課金構造が2階建てになっている点が特徴です。「CB Fighting」(紛争への異議申し立て)は回収額の20%、「CB Alerts」(Verifi・Ethocaによる事前アラート)は1件17〜27.50ドルの従量課金で、別会計です。7日間のリスクフリートライアルがあります。

レビューには、Ethoca・CDRNアラートが初期設定では配送済み注文にも自動返金してしまうケースがあり、サポートに相談して手動確認へ切り替えたという報告(2026年8月、5つ星)があります。便利な自動化ほど、意図しない自動返金のリスクと表裏一体である点は導入前に確認する価値があります。別のレビュー(2026年6月)では、アカウント停止後の請求書対応をめぐる行き違いが報告されていますが、開発元は反論しており、双方の主張が食い違う個別の課金トラブルとして扱うべきです。

どう選ぶか

紛争件数が少なく、コストを抑えたいストアは、まずShopify標準の自動証拠提出に任せる、あるいはReclaimのような無料の選択肢から検討するのが合理的です。回収額の20〜25%を毎回支払う前に、標準フローだけでどこまで勝てるか試す価値があります。

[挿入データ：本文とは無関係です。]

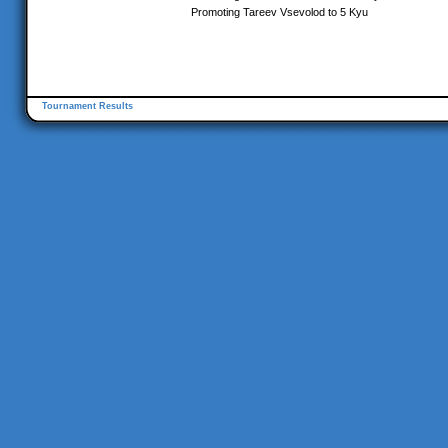
Promoting Tareev Vsevolod to 5 Kyu
Tournament Results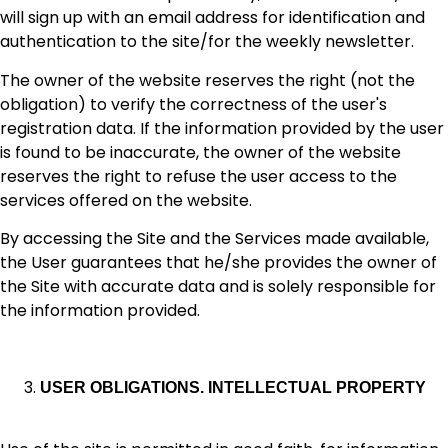
will sign up with an email address for identification and
authentication to the site/for the weekly newsletter.
The owner of the website reserves the right (not the
obligation) to verify the correctness of the user's
registration data. If the information provided by the user
is found to be inaccurate, the owner of the website
reserves the right to refuse the user access to the
services offered on the website.
By accessing the Site and the Services made available,
the User guarantees that he/she provides the owner of
the Site with accurate data and is solely responsible for
the information provided.
USER OBLIGATIONS. INTELLECTUAL PROPERTY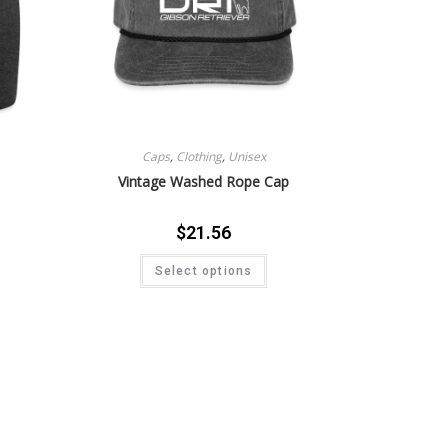
Caps
,
Clothing
,
Unisex
Vintage Washed Rope Cap
$
21.56
Select options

注文数が多く、紛争件数が読みやすいストアには、ChargePayのような月額固定モデルが向きます。回収の成否にかかわらず費用が一定なので、Chargeflowのレビューにあったような「あまり働いていないのに25%取られた」という不満は構造的に起こりにくくなります。ただし紛争が少ない月でも固定費は発生します。

Visa VAMPやMastercardの監視プログラムのしきい値超えを避けたいストアは、回収系の機能だけでは不十分です。勝訴は紛争率を下げないため、Verifi・Ethocaによる事前アラート(Chargeflowの「Alerts」、Disputifierの「CB Alerts」)のように、紛争が正式化する前に止める仕組みを別途検討する必要があります。

まとめ

Shopify Paymentsのチャージバック対応は、思われているほど「更地」ではありません。証拠の自動収集・自動提出、商品未着紛争へのAI分析組み込み、Sidekickによる理由コードの解説まで、標準機能だけで一定の水準に達しています。その上で、比較した5本のアプリは「回収額の20〜25%」「Shopifyプラン別の月額固定」「無料」という3種類のまったく異なる課金軸で勝負しています。何を払っているかを取り違えると、Chargeflowのレビューに見られたような「働きに見合わない手数料」という不満につながります。そして、どのアプリを選んでも、勝訴自体はVisa・Mastercardの監視プログラム上の紛争率を下げないという一次情報は、費用対効果を判断する前提として押さえておく価値があります。


本記事の数値は2026年9月4日時点でShopifyヘルプセンター、Shopify App Storeの各掲載ページを確認したものです。料金・評価・レビュー件数・監視プログラムのしきい値は変動します。導入前に必ず最新の情報をご確認ください。